[Gluster-devel] compound fop design first cut
Pranith Kumar Karampuri
pkarampu at redhat.com
Wed Dec 9 06:14:52 UTC 2015
On 12/09/2015 06:37 AM, Vijay Bellur wrote:
> On 12/08/2015 03:45 PM, Jeff Darcy wrote:
>>
>>
>>
>> On December 8, 2015 at 12:53:04 PM, Ira Cooper (ira at redhat.com) wrote:
>>> Raghavendra Gowdappa writes:
>>> I propose that we define a "compound op" that contains ops.
>>>
>>> Within each op, there are fields that can be "inherited" from the
>>> previous op, via use of a sentinel value.
>>>
>>> Sentinel is -1, for all of these examples.
>>>
>>> So:
>>>
>>> LOOKUP (1, "foo") (Sets the gfid value to be picked up by
>>> compounding, 1
>>> is the root directory, as a gfid, by convention.)
>>> OPEN(-1, O_RDWR) (Uses the gfid value, sets the glfd compound value.)
>>> WRITE(-1, "foo", 3) (Uses the glfd compound value.)
>>> CLOSE(-1) (Uses the glfd compound value)
>>
>> So, basically, what the programming-language types would call futures
>> and promises. It’s a good and well studied concept, which is necessary
>> to solve the second-order problem of how to specify an argument in
>> sub-operation N+1 that’s not known until sub-operation N completes.
>>
>> To be honest, some of the highly general approaches suggested here scare
>> me too. Wrapping up the arguments for one sub-operation in xdata for
>> another would get pretty hairy if we ever try to go beyond two
>> sub-operations and have to nest sub-operation #3’s args within
>> sub-operation #2’s xdata which is itself encoded within sub-operation
>> #1’s xdata. There’s also not much clarity about how to handle errors in
>> that model. Encoding N sub-operations’ arguments in a linear structure
>> as Shyam proposes seems a bit cleaner that way. If I were to continue
>> down that route I’d suggest just having start_compound and end-compound
>> fops, plus an extra field (or by-convention xdata key) that either the
>> client-side or server-side translator could use to build whatever
>> structure it wants and schedule sub-operations however it wants.
>>
>> However, I’d be even more comfortable with an even simpler approach that
>> avoids the need to solve what the database folks (who have dealt with
>> complex transactions for years) would tell us is a really hard problem.
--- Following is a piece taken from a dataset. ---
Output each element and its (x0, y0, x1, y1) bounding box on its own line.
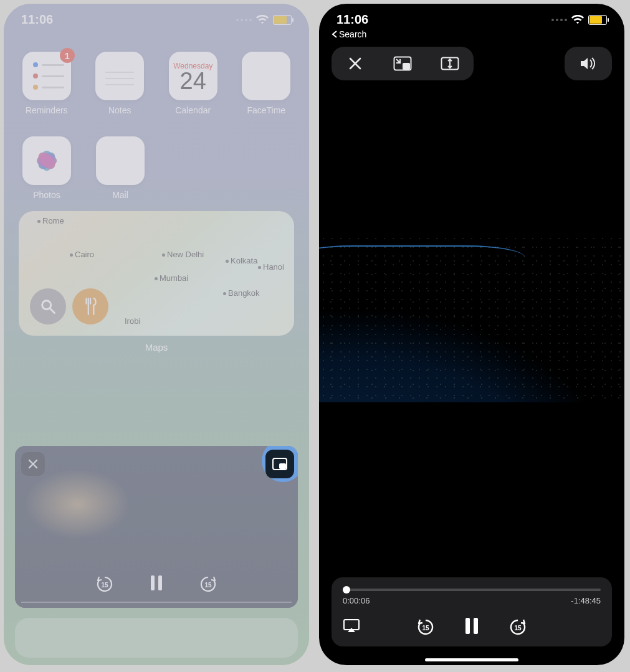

>> Instead of designing for every case we can imagine, let’s design for the
>> cases that we know would be useful for improving performance. Open plus
>> read/write plus close is an obvious one. Raghavendra mentions
>> create+inodelk as well. For each of those, we can easily define a
>> structure that contains the necessary fields, we don’t need a
>> client-side translator, and the server-side translator can take care of
>> “forwarding” results from one sub-operation to the next. We could even
>> use GF_FOP_IPC to prototype this. If we later find that the number of
>> “one-off” compound requests is growing too large, then at least we’ll
>> have some experience to guide our design of a more general alternative.
>> Right now, I think we’re trying to look further ahead than we can see
>> clearly.
Yes Agree. This makes implementation on the client side simpler as well.
So it is welcome.
Just updating the solution.
1) New RPCs are going to be implemented.
2) client stack will use these new fops.
3) On the server side we have server xlator implementing these new fops
to decode the RPC request then resolve_resume and
compound-op-receiver(Better name for this is welcome) which sends one op
after other and send compound fop response.
List of compound fops identified so far:
Swift/S3:
PUT: creat(), write()s, setxattr(), fsync(), close(), rename()
Dht:
mkdir + inodelk
Afr:
xattrop+writev, xattrop+unlock to begin with.
Could everyone who needs compound fops add to this list?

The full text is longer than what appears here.